- Outfielder
- Born: March 22, 1882 Liberty, Pennsylvania, U.S.
- Died: December 22, 1909 (aged 27) Williamsport, Pennsylvania, U.S.
- Batted: LeftThrew: Right

MLB debut
- September 8, 1902, for the Pittsburgh Pirates

Last MLB appearance
- August 6, 1909, for the Washington Senators

MLB statistics
- Batting average: .261
- Home runs: 6
- Runs batted in: 168
- Stats at Baseball Reference

Teams
- Pittsburgh Pirates (1902–1904); Cincinnati Reds (1904–1905); Brooklyn Superbas (1909); Washington Senators (1909);

= Jimmy Sebring =

American baseball player (1882–1909)

James Dennison Sebring (March 22, 1882 – December 22, 1909) was an American professional baseball player who played outfield from 1902 to 1909. He attended college at Bucknell University.
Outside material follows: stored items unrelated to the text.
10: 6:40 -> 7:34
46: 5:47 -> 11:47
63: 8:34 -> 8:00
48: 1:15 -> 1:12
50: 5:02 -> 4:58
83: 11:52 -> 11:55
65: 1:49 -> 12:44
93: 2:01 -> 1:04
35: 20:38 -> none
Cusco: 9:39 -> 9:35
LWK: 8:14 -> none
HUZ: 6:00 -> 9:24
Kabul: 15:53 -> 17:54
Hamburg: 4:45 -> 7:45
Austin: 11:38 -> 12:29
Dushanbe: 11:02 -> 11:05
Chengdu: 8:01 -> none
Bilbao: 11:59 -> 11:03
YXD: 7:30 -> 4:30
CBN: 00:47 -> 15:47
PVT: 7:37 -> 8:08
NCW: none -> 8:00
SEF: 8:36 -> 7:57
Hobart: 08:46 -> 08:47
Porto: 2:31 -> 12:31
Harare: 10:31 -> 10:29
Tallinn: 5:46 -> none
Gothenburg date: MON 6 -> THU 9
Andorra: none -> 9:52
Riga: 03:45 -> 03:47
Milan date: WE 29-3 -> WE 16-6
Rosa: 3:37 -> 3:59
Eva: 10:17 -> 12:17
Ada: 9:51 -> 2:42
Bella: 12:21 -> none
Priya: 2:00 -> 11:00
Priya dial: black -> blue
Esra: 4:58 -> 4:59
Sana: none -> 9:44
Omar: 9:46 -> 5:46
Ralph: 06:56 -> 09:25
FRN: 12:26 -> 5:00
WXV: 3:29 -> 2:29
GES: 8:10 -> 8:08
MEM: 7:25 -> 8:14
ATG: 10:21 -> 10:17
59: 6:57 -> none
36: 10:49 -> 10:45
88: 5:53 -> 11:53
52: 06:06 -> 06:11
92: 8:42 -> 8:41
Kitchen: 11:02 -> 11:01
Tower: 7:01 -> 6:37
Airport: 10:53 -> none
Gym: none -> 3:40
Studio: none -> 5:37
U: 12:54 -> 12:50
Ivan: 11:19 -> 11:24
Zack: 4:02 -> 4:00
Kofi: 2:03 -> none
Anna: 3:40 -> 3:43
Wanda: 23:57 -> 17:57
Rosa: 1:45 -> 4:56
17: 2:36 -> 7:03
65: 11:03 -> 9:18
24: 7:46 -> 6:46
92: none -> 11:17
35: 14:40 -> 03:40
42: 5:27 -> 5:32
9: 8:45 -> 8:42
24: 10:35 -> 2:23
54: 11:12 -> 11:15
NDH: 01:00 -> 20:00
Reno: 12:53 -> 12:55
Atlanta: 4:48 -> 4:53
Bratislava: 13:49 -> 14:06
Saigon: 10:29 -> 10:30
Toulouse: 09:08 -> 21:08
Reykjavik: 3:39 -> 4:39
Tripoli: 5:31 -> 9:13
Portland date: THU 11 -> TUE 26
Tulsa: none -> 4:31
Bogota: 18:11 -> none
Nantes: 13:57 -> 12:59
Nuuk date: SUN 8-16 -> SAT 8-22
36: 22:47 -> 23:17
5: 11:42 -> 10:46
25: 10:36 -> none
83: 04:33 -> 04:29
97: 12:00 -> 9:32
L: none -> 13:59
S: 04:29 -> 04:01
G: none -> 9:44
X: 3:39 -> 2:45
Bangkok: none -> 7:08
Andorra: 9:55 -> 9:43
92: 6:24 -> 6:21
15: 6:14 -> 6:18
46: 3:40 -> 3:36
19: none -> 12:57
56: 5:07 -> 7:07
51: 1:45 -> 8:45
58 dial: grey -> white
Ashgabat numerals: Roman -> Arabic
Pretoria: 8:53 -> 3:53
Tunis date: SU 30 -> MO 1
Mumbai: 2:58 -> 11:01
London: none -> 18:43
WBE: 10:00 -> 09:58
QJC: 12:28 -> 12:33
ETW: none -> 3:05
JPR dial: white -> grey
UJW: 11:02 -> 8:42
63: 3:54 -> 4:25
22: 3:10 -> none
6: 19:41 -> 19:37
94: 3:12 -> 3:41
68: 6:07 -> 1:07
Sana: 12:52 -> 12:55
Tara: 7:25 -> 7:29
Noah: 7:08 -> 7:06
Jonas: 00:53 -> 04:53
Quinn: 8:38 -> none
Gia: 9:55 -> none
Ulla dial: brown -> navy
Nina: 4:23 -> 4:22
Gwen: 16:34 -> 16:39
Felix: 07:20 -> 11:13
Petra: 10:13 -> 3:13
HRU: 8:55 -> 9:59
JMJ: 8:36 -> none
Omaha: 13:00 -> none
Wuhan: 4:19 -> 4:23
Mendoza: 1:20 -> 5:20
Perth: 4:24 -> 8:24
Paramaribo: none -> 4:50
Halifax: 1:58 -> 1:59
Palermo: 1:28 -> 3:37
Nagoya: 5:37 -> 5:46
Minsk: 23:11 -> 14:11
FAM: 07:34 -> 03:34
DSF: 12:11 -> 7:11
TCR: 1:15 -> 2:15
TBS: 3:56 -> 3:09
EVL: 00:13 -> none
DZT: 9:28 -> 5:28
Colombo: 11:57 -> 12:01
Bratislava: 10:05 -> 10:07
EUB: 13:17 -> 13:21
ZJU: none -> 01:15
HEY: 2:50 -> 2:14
He played in the 1903 World Series with the Pittsburgh Pirates and was the first player in World Series history to hit a home run. He died of Bright's disease in 1909.

In 363 games over 5 seasons, Sebring compiled a .261 batting average (368-for-1411) with 178 runs, 6 home runs and 168 RBIs. In the 1903 World Series, he batted .333 (10-for-30) with 3 runs, 1 home run and 4 RBI. The home run was the first one in World Series history.